* [WORK REQUIRED] The records that follow must be repeated exactly, line by line.

* [DATASET RECORDS]
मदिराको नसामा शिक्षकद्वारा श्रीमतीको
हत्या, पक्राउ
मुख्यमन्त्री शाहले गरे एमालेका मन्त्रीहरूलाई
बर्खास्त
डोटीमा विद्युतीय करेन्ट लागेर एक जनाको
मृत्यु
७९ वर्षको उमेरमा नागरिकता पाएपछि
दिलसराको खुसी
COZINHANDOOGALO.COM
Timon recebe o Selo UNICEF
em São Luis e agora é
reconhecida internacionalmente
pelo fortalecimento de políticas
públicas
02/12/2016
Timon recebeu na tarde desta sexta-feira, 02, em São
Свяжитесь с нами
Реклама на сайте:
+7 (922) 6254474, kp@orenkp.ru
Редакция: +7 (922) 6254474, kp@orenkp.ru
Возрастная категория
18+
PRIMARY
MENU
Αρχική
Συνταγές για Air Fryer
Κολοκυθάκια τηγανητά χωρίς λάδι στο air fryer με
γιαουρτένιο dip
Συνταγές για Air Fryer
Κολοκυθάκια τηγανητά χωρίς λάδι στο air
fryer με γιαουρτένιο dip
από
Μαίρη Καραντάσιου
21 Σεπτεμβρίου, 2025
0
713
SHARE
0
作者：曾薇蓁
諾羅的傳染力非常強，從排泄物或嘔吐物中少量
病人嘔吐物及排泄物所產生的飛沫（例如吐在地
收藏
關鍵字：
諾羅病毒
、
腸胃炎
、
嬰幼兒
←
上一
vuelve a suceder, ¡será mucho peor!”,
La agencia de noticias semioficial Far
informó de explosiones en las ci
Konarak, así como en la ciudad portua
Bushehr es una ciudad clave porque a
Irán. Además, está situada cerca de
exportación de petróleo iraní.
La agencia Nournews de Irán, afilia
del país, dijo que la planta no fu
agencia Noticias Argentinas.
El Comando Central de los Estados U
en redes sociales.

* [ANSWER TO THE PROBLEM]
मदिराको नसामा शिक्षकद्वारा श्रीमतीको
हत्या, पक्राउ
मुख्यमन्त्री शाहले गरे एमालेका मन्त्रीहरूलाई
बर्खास्त
डोटीमा विद्युतीय करेन्ट लागेर एक जनाको
मृत्यु
७९ वर्षको उमेरमा नागरिकता पाएपछि
दिलसराको खुसी
COZINHANDOOGALO.COM
Timon recebe o Selo UNICEF
em São Luis e agora é
reconhecida internacionalmente
pelo fortalecimento de políticas
públicas
02/12/2016
Timon recebeu na tarde desta sexta-feira, 02, em São
Свяжитесь с нами
Реклама на сайте:
+7 (922) 6254474, kp@orenkp.ru
Редакция: +7 (922) 6254474, kp@orenkp.ru
Возрастная категория
18+
PRIMARY
MENU
Αρχική
Συνταγές για Air Fryer
Κολοκυθάκια τηγανητά χωρίς λάδι στο air fryer με
γιαουρτένιο dip
Συνταγές για Air Fryer
Κολοκυθάκια τηγανητά χωρίς λάδι στο air
fryer με γιαουρτένιο dip
από
Μαίρη Καραντάσιου
21 Σεπτεμβρίου, 2025
0
713
SHARE
0
作者：曾薇蓁
諾羅的傳染力非常強，從排泄物或嘔吐物中少量
病人嘔吐物及排泄物所產生的飛沫（例如吐在地
收藏
關鍵字：
諾羅病毒
、
腸胃炎
、
嬰幼兒
←
上一
vuelve a suceder, ¡será mucho peor!”,
La agencia de noticias semioficial Far
informó de explosiones en las ci
Konarak, así como en la ciudad portua
Bushehr es una ciudad clave porque a
Irán. Además, está situada cerca de
exportación de petróleo iraní.
La agencia Nournews de Irán, afilia
del país, dijo que la planta no fu
agencia Noticias Argentinas.
El Comando Central de los Estados U
en redes sociales.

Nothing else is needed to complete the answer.